> TASK OBJECTIVE
Return, word for word, the line containing "[button] (677, 33)" and every line after it through the last line of the records below.

> INPUT RECORDS

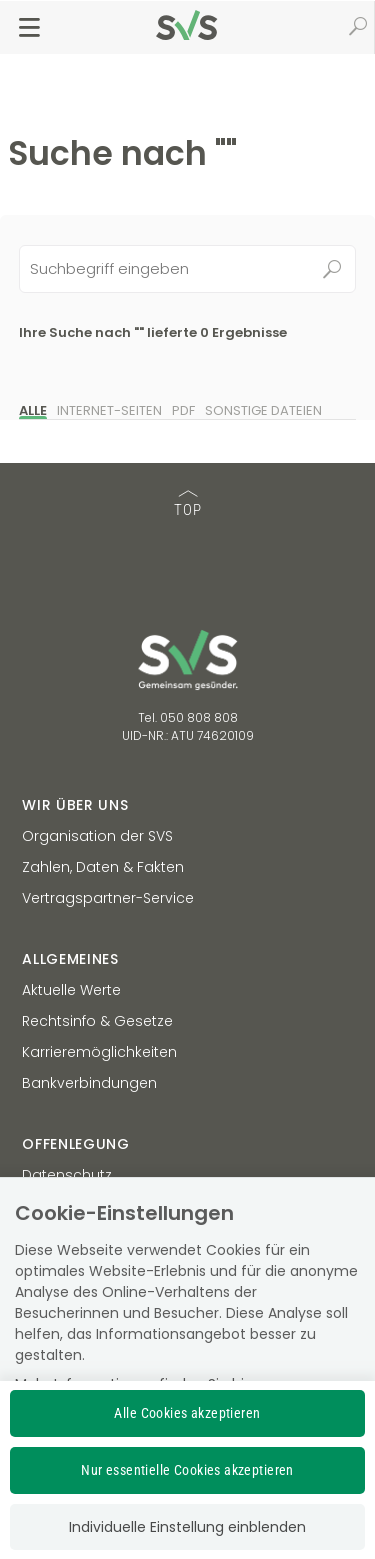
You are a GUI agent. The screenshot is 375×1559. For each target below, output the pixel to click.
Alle (33, 410)
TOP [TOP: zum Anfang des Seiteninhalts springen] (188, 504)
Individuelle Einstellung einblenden (187, 1527)
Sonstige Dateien (263, 410)
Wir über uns (75, 805)
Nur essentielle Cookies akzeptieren (187, 1470)
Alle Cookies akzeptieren (187, 1413)
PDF (183, 410)
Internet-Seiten (109, 410)
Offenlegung (76, 1144)
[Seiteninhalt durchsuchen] (188, 269)
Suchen (332, 269)
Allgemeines (70, 959)
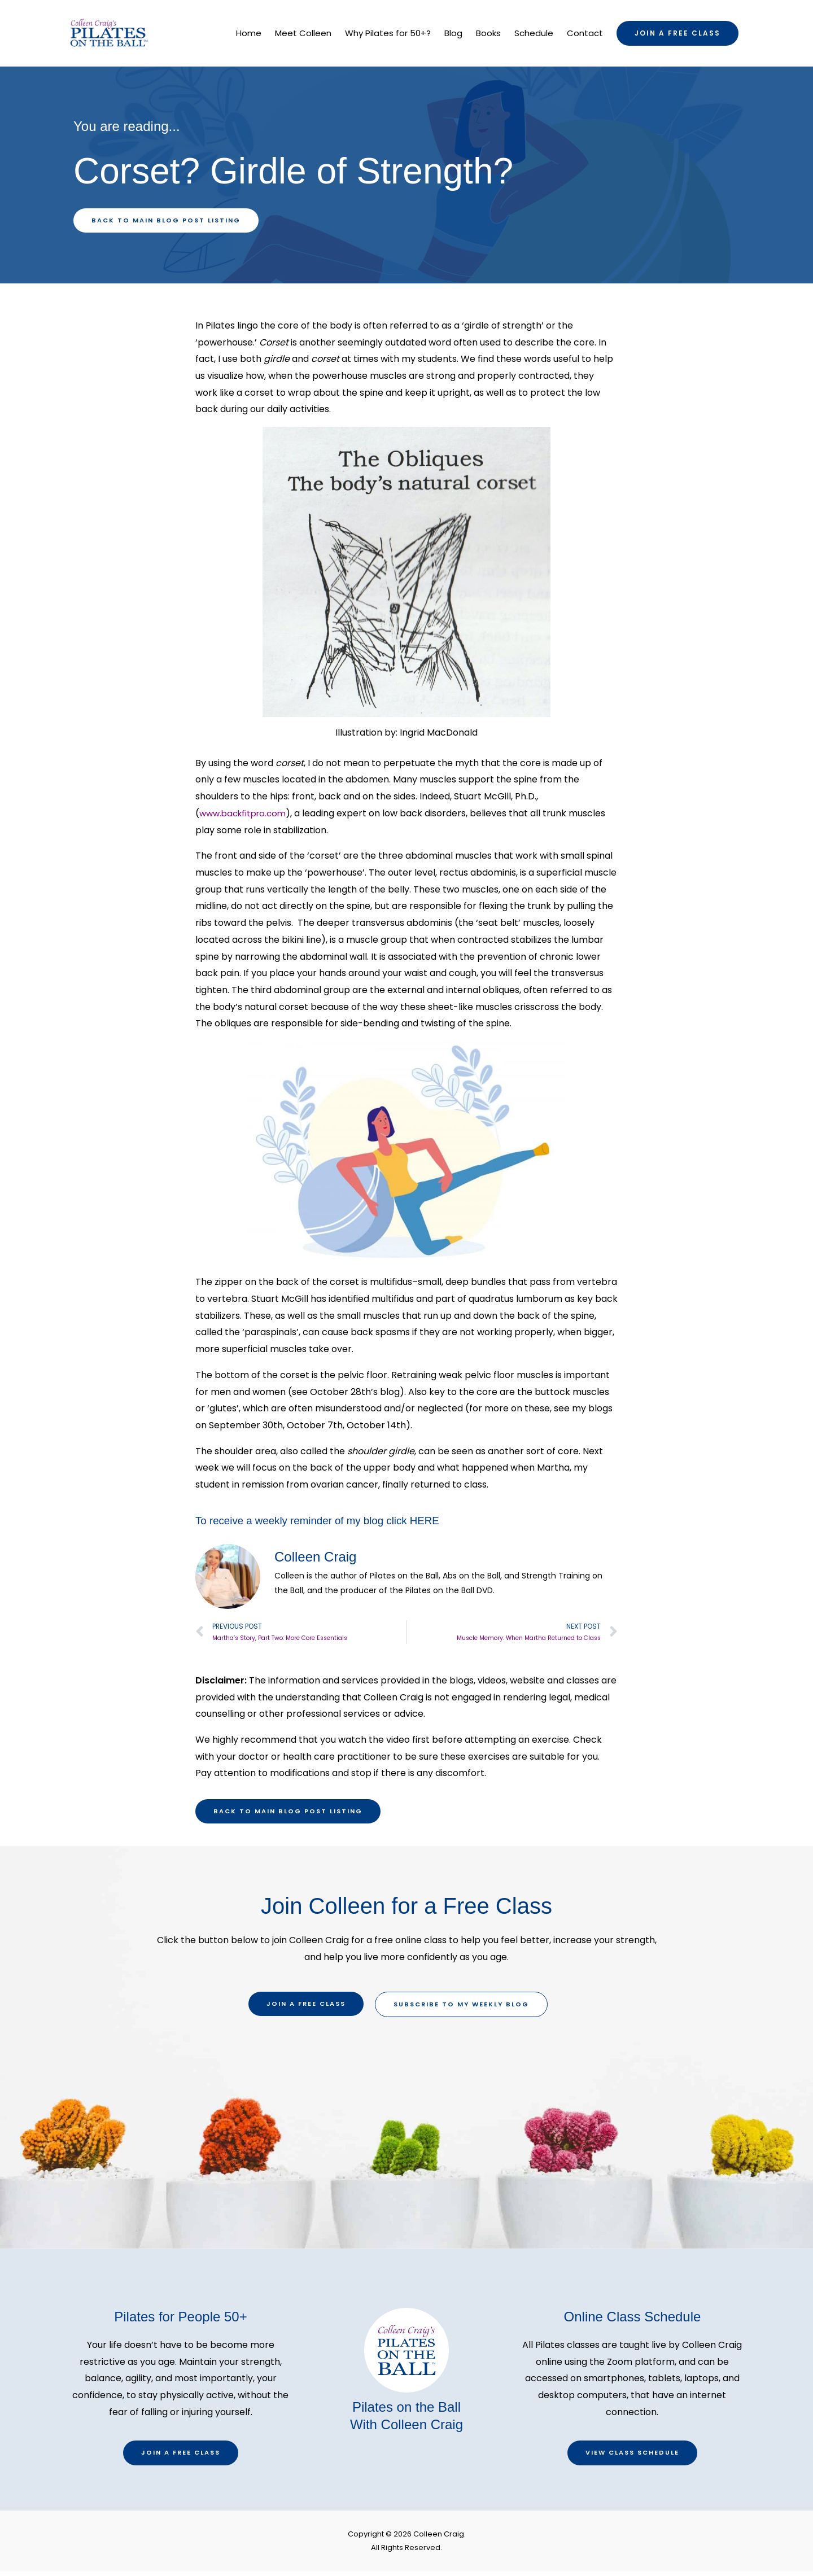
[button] (677, 33)
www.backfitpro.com (245, 814)
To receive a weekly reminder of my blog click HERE (325, 1522)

> TASK ANSWER
[button] (677, 33)
www.backfitpro.com (245, 814)
To receive a weekly reminder of my blog click HERE (325, 1522)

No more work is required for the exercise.